Cela confirme également qu’aux îles Marquises comme dans toute la Polynésie, on croyait, en mangeant un homme, s’assimiler les qualités qu’il avait eues de son vivant.


C’était un grand gaillard de mine haute et fière

Dans son œil injecté luisait un feu sanglant

On vantait ses exploits, son audace guerrière

Les tribus d’alentour n’en parlaient qu’en tremblant.


Ajoutons qu’il était seigneur de haut lignage

Cousin et favori du roi de la tribu

Un vieux gredin perclus, sinistre anthropophage

De lèpre, d’eau-de-vie et de meurtres, fourbu.


Il était mon tayo, j’avais pris l’habitude

De l’emmener courir avec moi dans les bois

Et quand la marche était ou trop longue ou trop rude

Sur son dos ou son cou je montais à mon choix.


Quand midi calcinait la plage de sa flamme

Dans sa case j’allais m’étendre sans façon

Il me laissait son lit et sa natte et sa femme

Et s’en allait dormir à l’ombre d’un buisson.


Il me fallut partir pour une île prochaine

C’était pour secourir un vaisseau naufragé

De retour dans la baie au bout d’une semaine

Je cherchai mon tayo : le roi l’avait mangé !

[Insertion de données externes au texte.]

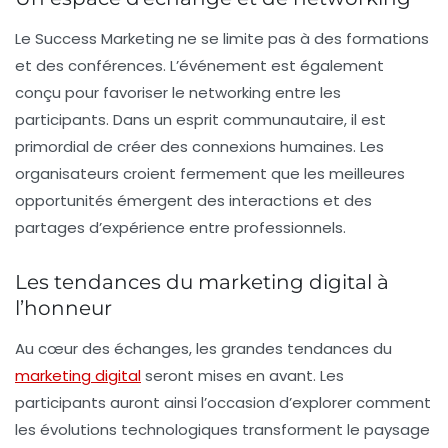
Le
Success Marketing
ne se limite pas à des formations
et des conférences. L’événement est également
conçu pour favoriser le
networking
entre les
participants. Dans un esprit communautaire, il est
primordial de créer des connexions humaines. Les
organisateurs croient fermement que les meilleures
opportunités émergent des
interactions
et des
partages d’expérience entre professionnels.
Les tendances du marketing digital à
l’honneur
Au cœur des échanges, les grandes tendances du
marketing digital
seront mises en avant. Les
participants auront ainsi l’occasion d’explorer comment
les évolutions technologiques transforment le paysage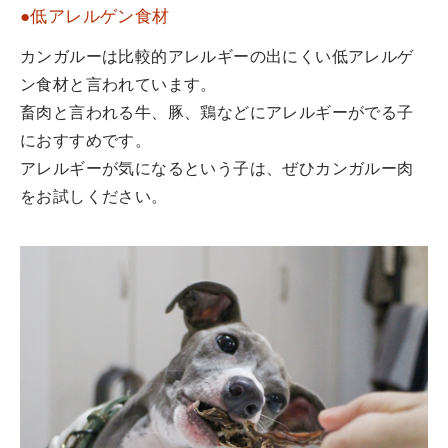
●低アレルゲン食材
カンガルーは比較的アレルギーの出にくい低アレルゲ
ン食材と言われています。
畜肉と言われる牛、豚、鶏などにアレルギーがでる子
におすすめです。
アレルギーが気になるという子は、ぜひカンガルー肉
をお試しください。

Le grand prêtre avait dit au roi : «si la vieillesse

Et si le mal rongeur courbent ton noble front

Repais-toi d’un guerrier : sa vigueur, sa souplesse

Et son âme vaillante en ton corps, passeront ».


Et pour s’incorporer sa jeunesse et sa force

Pour épaissir un sang par la lymphe épaissi

Le roi l’avait mangé sur un grand plat d’écorce

Pimenté bien à point, de patates, farci.